Anyway, since now that I do have good concurrency support, I decided to call OpenAI on an interval of every eight minutes, and generate an inspirational quote on the top of my screen. With my cool framework, this was pretty straightforward.
(defn call-gpt [prompt role]
(let [return-chan (chan)
api-key open-ai-key
body {:model "gpt-3.5-turbo"
:messages [{:role "system"
:content role}
{:role "user"
:content prompt}]}]
(hc/post "https://api.openai.com/v1/chat/completions"
{:async? true
:headers {"Authorization" (str "Bearer " api-key)
"Content-Type" "application/json"}
:body (json/write-str body)
:socket-timeout 3000
:connect-timeout 3000}
(fn [resp]
(let [
parsed (json/read-str (:body resp) :key-fn keyword)

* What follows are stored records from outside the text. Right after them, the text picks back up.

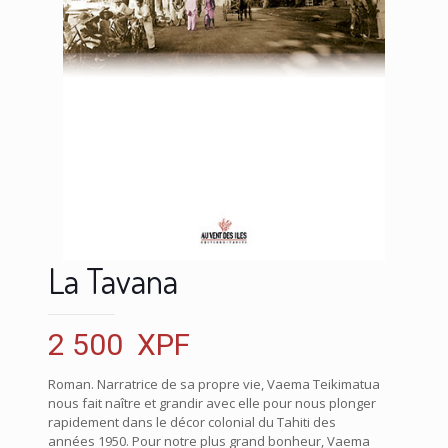
La Tavana
2 500
XPF
Roman. Narratrice de sa propre vie, Vaema Teikimatua
nous fait naître et grandir avec elle pour nous plonger
rapidement dans le décor colonial du Tahiti des
années 1950. Pour notre plus grand bonheur, Vaema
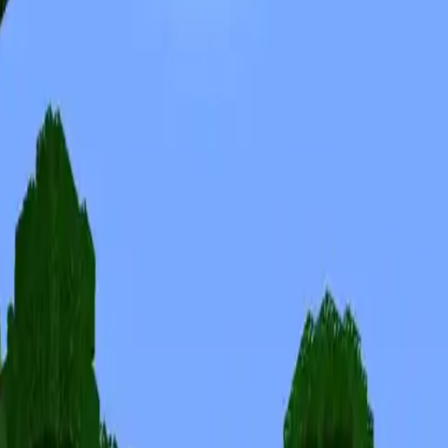
Skiny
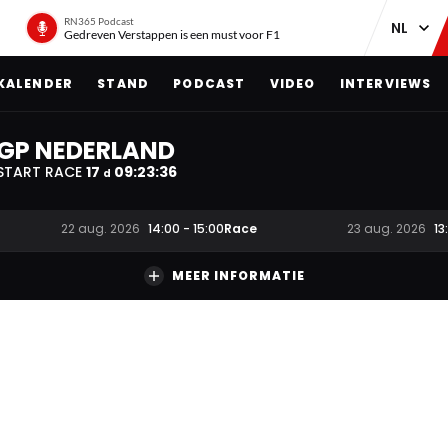
RN365 Podcast
Gedreven Verstappen is een must voor F1
KALENDER
STAND
PODCAST
VIDEO
INTERVIEWS
GP NEDERLAND
START RACE
17
09
:
23
:
35
d
Race
22 aug. 2026
14:00
-
15:00
23 aug. 2026
13
MEER INFORMATIE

results (get-in parsed [:choices 0 :message :content])
]
(a/put! return-chan results)))
(fn [err]
(a/put! return-chan :error)
))
return-chan))
(defmethod fetch-data :quote [_]
(go
(let [
rint (->> (quote-topics "")
count
rand-int)
topic (get (quote-topics "") rint)
prompt (str "Give me a unique medium-sized inspirational quote involving " topic " with an attribution to a fictional author whose name is a pun on " topic)
role "You are a quote generator"
quote-chan (call-gpt prompt role)
qquote (<! quote-chan)]
{
:data {
:quote qquote
}})))
(defmethod render :quote [_ qquote]
{:out (str (:quote qquote))})
We also need to add this to our JSON:
{
"poll_time" : 50,
"modules" : [
{
"async": true,
"async_timeout": 1000,
"name": "quote",
"ttl": 480000,
"color": "#EEEEEE",
"background": "#222222"
}
]
}
If you want to use an async function, you have to forward-declare it async, since I couldn’t figure out a way to make this automatic. Pay special attention to the ttl
. This is in milliseconds, and so we have it so that the quote will expire after roughly eight minutes, after which it is free to be scheduled and called again.
And that’s it! Here’s the result:
I bet you feel inspired already.
Conclusion.
Did I spent too much time on this? Probably, but I don’t think this is less productive than playing a video game or something.
While having an AI-generated quote showing up every eight minutes isn’t necessarily useful in itself, I do think this framework could be useful. You could pretty easily have this poll stock data or a news aggregator or virtually anything else, and since it’s in the JVM (well, GraalVM), you have access to a metric ton of libraries to play with.
Anyway, the code is available here if you want to play with it. There is definitely some cleanup to be done, but I still think it’s kind of cool.